Physische und psychische Erkrankungen
Zu seiner Klientel gehören auch Augenzeugen, die mitansehen mussten, wie verzweifelte Menschen in die Tiefe sprangen. "Solche Eindrücke verfolgen uns. Sie lassen uns nicht mehr los". Physisch und psychisch krank seien auch viele Feuerwehrleute, Polizisten und Freiwillige, die die Trümmer zu beseitigen halfen. "Ihnen fällt diese Zeit besonders schwer", sagt Kedem mit Blick auf die Gedenkfeiern.

Unterdessen gibt es erstmals auch Stimmen, die sich von der Gedenkfeier distanzieren. "Hat Trauer denn kein Verfallsdatum?", hieß es in einem Leserbrief an die "New York Times". Ein 56-jähriger Softwarelehrer meinte: "Ich weiß ja, dass es eine Tragödie ist. Aber es muss doch weitergehen. Ich habe das Gefühl, dass sich manche Leute an ihr Los als Opfer klammern - und das reicht mir jetzt."
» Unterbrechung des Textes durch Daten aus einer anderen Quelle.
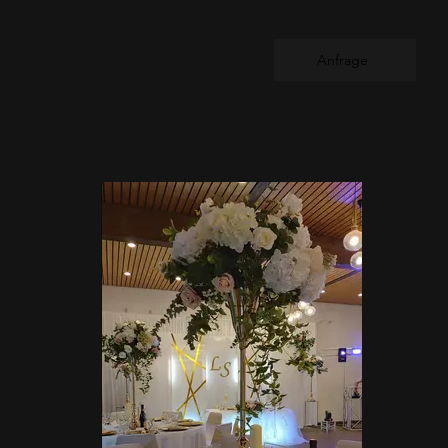
Anfrage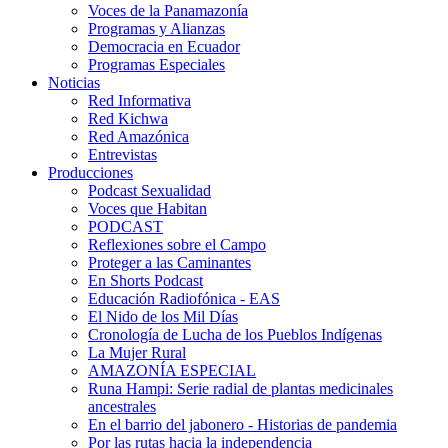
Voces de la Panamazonía
Programas y Alianzas
Democracia en Ecuador
Programas Especiales
Noticias
Red Informativa
Red Kichwa
Red Amazónica
Entrevistas
Producciones
Podcast Sexualidad
Voces que Habitan
PODCAST
Reflexiones sobre el Campo
Proteger a las Caminantes
En Shorts Podcast
Educación Radiofónica - EAS
El Nido de los Mil Días
Cronología de Lucha de los Pueblos Indígenas
La Mujer Rural
AMAZONÍA ESPECIAL
Runa Hampi: Serie radial de plantas medicinales
ancestrales
En el barrio del jabonero - Historias de pandemia
Por las rutas hacia la independencia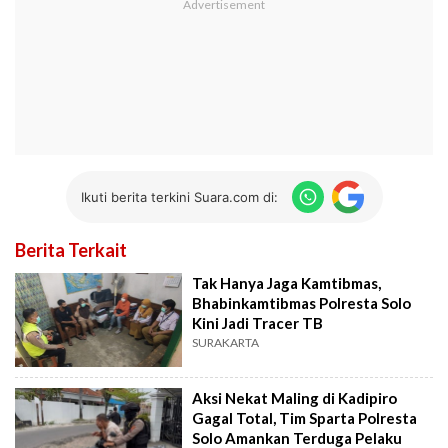
Ikuti berita terkini Suara.com di:
Berita Terkait
Tak Hanya Jaga Kamtibmas,
Bhabinkamtibmas Polresta Solo
Kini Jadi Tracer TB
SURAKARTA
Aksi Nekat Maling di Kadipiro
Gagal Total, Tim Sparta Polresta
Solo Amankan Terduga Pelaku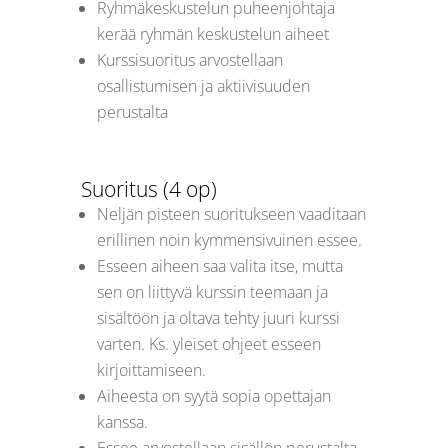
Ryhmäkeskustelun puheenjohtaja
kerää ryhmän keskustelun aiheet
Kurssisuoritus arvostellaan
osallistumisen ja aktiivisuuden
perustalta
Suoritus (4 op)
Neljän pisteen suoritukseen vaaditaan
erillinen noin kymmensivuinen essee.
Esseen aiheen saa valita itse, mutta
sen on liittyvä kurssin teemaan ja
sisältöön ja oltava tehty juuri kurssi
varten. Ks. yleiset ohjeet esseen
kirjoittamiseen.
Aiheesta on syytä sopia opettajan
kanssa.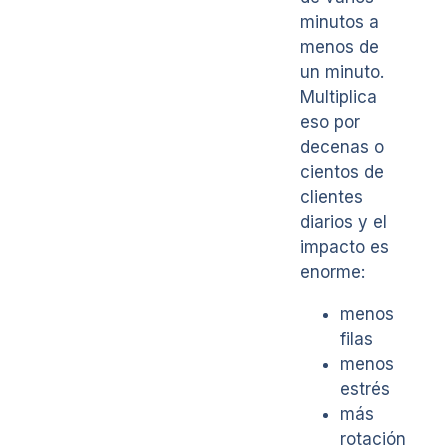
minutos a
menos de
un minuto.
Multiplica
eso por
decenas o
cientos de
clientes
diarios y el
impacto es
enorme:
menos
filas
menos
estrés
más
rotación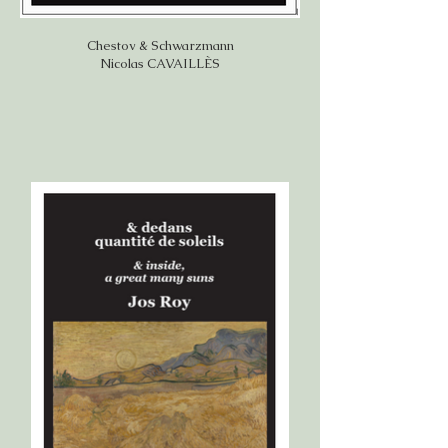
Chestov & Schwarzmann
Nicolas CAVAILLÈS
Es gibt Ansätze für ein anderes Herangehen an den 11. September. Die junge Witwe Monica Iken, Gründerin der Stiftung "September's Mission", nimmt an diesem Dienstag erstmals nicht an der offiziellen Gedenkfeier teil. Sie folgt einer Einladung der Organisation "Voices of September 11th" und arbeitet in einem Hotel gleich neben Ground Zero an einem Online-Archiv namens "9/11 Living Memorial". Das soll die Geschichten von Überlebenden, Helfern und anderen erzählen.